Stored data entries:
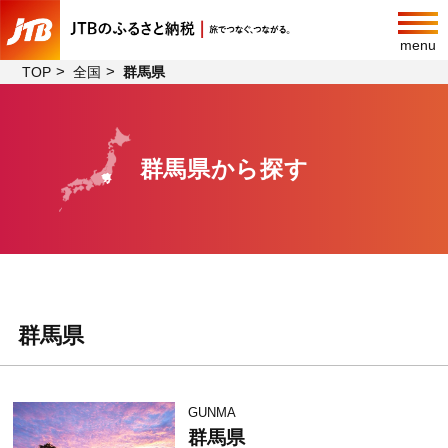
menu
TOP
全国
群馬県
群馬県から探す
群馬県
GUNMA
群馬県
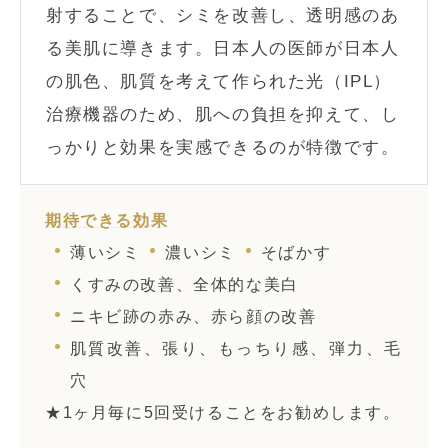
射することで、シミを改善し、透明感のあ
る美肌に導きます。日本人の医師が日本人
の肌色、肌質を考えて作られた光（IPL）
治療機器のため、肌への負担を抑えて、し
っかりと効果を実感できるのが特徴です。
期待できる効果
薄いシミ
濃いシミ
そばかす
くすみの改善、全体的な美白
ニキビ跡の赤み、赤ら顔の改善
肌質改善、張り、もっちり感、弾力、毛
穴
★1ヶ月毎に5回受けることをお勧めします。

> **TO DO**
Give the records again exactly, minus the pictures.

> **SOLVED PROBLEM**
menu
TOP
全国
群馬県
群馬県から探す
群馬県
GUNMA
群馬県
射することで、シミを改善し、透明感のあ
る美肌に導きます。日本人の医師が日本人
の肌色、肌質を考えて作られた光（IPL）
治療機器のため、肌への負担を抑えて、し
っかりと効果を実感できるのが特徴です。
期待できる効果
薄いシミ
濃いシミ
そばかす
くすみの改善、全体的な美白
ニキビ跡の赤み、赤ら顔の改善
肌質改善、張り、もっちり感、弾力、毛
穴
★1ヶ月毎に5回受けることをお勧めします。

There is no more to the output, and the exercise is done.